======== DATA SHOWN ========
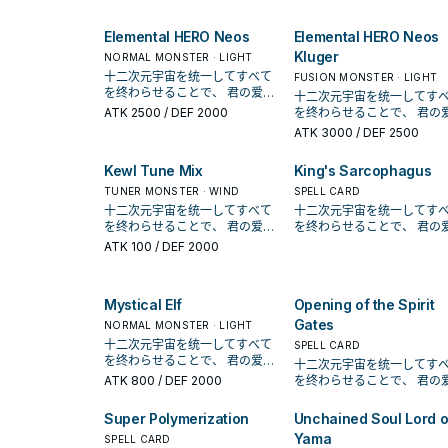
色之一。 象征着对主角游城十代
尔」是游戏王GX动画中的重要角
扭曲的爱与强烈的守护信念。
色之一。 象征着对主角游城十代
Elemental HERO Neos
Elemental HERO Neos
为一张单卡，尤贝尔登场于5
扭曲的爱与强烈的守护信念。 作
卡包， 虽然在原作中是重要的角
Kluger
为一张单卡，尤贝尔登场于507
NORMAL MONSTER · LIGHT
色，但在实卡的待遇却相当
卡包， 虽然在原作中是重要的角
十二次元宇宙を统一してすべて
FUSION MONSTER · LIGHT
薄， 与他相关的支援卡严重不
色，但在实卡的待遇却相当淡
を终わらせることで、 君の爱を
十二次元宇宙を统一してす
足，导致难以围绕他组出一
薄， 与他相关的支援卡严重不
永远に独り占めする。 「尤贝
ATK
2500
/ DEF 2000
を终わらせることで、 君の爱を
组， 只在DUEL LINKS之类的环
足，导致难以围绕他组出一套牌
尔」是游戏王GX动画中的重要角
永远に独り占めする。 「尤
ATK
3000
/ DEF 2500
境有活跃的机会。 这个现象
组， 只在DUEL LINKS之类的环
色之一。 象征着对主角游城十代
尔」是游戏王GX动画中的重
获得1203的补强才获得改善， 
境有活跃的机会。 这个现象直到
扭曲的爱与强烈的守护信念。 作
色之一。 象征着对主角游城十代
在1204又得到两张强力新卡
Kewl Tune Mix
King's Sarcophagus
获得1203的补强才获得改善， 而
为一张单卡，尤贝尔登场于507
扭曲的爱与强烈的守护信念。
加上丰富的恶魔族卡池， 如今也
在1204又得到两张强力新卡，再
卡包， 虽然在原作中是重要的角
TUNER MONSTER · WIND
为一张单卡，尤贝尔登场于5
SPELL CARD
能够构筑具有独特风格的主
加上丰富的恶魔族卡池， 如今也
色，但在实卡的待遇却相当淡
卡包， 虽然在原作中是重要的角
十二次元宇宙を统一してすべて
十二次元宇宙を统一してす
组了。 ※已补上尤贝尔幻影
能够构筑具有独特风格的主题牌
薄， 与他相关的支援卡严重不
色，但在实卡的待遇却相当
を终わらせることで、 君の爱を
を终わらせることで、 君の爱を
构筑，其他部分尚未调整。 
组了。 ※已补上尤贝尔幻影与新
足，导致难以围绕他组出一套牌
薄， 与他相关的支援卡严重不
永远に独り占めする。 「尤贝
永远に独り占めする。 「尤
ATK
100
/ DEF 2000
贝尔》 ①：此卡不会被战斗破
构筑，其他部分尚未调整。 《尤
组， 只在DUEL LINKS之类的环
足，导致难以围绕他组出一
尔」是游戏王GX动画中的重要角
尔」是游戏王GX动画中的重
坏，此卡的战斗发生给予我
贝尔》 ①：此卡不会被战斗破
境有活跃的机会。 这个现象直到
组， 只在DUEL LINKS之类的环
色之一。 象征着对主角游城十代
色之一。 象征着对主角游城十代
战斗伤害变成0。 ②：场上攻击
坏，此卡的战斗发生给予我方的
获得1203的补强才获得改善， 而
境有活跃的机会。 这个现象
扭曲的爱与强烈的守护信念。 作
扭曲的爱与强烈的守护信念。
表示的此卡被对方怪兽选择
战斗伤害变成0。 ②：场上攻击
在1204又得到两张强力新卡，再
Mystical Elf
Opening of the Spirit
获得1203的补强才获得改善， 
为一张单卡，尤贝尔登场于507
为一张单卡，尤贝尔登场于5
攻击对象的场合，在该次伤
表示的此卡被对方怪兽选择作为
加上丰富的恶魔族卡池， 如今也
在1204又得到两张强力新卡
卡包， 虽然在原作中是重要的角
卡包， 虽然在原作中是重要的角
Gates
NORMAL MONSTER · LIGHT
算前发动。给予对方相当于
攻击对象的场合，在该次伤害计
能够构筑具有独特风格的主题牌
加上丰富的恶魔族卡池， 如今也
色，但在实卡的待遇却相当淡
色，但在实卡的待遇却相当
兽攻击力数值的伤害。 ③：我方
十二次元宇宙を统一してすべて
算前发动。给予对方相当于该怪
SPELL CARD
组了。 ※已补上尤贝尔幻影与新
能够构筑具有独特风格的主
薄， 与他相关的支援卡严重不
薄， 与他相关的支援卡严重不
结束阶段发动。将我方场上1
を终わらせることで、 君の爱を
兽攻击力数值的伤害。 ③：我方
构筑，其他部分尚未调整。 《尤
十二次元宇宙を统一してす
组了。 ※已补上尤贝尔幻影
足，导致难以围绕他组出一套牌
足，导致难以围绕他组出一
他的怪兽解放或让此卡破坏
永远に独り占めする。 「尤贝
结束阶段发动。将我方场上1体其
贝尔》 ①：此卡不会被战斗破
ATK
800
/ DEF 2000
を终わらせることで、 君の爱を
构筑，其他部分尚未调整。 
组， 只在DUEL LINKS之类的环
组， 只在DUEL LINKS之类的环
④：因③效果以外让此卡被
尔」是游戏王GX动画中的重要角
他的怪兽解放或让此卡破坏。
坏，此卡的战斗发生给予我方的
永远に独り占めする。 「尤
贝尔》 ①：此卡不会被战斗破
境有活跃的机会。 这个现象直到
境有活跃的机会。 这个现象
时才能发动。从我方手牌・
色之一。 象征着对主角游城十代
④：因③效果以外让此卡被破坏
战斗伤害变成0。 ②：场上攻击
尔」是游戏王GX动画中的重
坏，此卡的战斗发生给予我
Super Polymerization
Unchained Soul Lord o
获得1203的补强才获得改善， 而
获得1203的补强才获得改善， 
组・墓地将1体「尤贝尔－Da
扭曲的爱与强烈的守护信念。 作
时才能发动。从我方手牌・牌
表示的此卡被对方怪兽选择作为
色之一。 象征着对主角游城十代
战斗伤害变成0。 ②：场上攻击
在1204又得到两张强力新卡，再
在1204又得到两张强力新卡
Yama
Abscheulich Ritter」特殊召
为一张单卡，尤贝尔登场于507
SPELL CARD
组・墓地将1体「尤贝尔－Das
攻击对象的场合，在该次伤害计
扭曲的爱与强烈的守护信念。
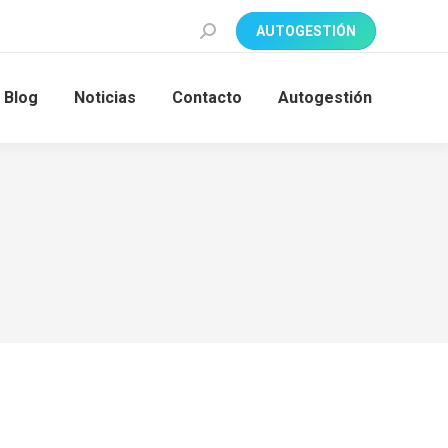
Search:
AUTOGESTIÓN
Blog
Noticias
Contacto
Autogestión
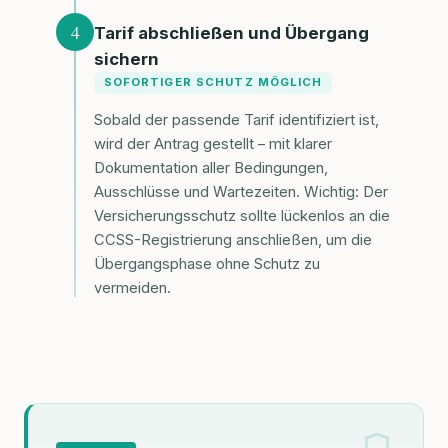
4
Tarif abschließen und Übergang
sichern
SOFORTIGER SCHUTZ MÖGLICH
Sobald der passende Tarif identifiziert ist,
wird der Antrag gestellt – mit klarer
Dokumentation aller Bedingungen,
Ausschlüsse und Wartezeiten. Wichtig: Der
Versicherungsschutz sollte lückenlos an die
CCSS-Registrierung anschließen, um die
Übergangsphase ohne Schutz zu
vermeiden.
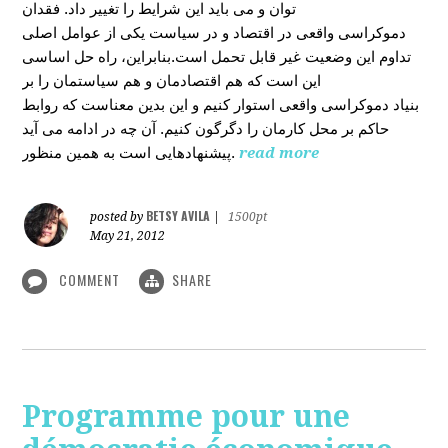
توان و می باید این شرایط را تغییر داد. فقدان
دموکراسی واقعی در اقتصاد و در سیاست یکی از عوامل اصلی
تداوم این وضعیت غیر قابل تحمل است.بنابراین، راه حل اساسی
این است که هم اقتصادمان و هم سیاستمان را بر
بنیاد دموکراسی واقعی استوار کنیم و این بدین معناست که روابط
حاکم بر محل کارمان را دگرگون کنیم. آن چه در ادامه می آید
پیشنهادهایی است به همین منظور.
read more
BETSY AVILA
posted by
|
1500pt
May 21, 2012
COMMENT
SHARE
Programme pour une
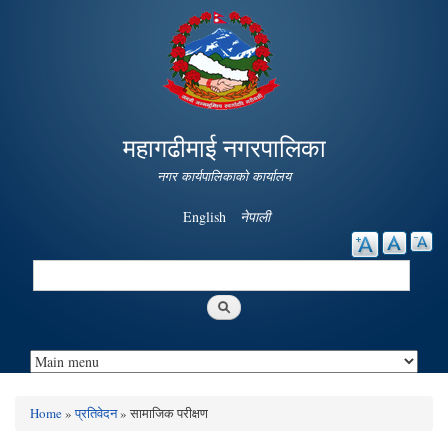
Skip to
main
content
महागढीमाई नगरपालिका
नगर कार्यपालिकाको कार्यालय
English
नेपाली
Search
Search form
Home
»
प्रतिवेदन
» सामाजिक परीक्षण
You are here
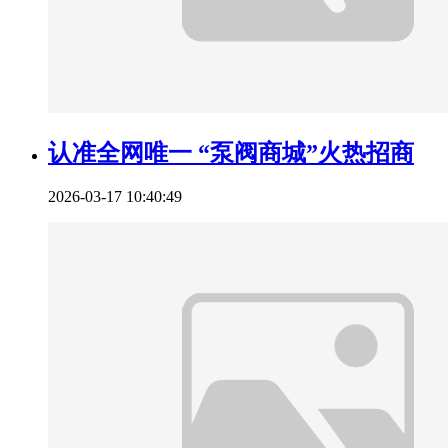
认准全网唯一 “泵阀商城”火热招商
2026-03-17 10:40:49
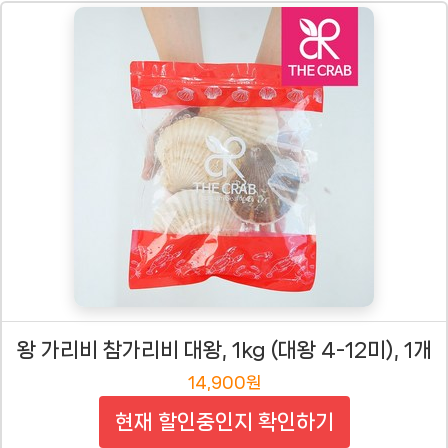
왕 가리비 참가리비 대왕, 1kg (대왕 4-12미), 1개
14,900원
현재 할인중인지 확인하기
========
PROBLEM DESCRIPTION: Without the pictures, transcribe the lines from the one containing "Ausschlüsse und Wartezeiten. Wichtig: Der" through the end of the data, exactly and only those.

OUTPUT:
Ausschlüsse und Wartezeiten. Wichtig: Der
Versicherungsschutz sollte lückenlos an die
CCSS-Registrierung anschließen, um die
Übergangsphase ohne Schutz zu
vermeiden.
توان و می باید این شرایط را تغییر داد. فقدان
دموکراسی واقعی در اقتصاد و در سیاست یکی از عوامل اصلی
تداوم این وضعیت غیر قابل تحمل است.بنابراین، راه حل اساسی
این است که هم اقتصادمان و هم سیاستمان را بر
بنیاد دموکراسی واقعی استوار کنیم و این بدین معناست که روابط
حاکم بر محل کارمان را دگرگون کنیم. آن چه در ادامه می آید
پیشنهادهایی است به همین منظور.
read more
BETSY AVILA
posted by
|
1500pt
May 21, 2012
COMMENT
SHARE
Programme pour une
Skip to
main
content
महागढीमाई नगरपालिका
नगर कार्यपालिकाको कार्यालय
English
नेपाली
Search
Search form
Home
»
प्रतिवेदन
» सामाजिक परीक्षण
You are here
认准全网唯一 “泵阀商城”火热招商
2026-03-17 10:40:49
왕 가리비 참가리비 대왕, 1kg (대왕 4-12미), 1개
14,900원
현재 할인중인지 확인하기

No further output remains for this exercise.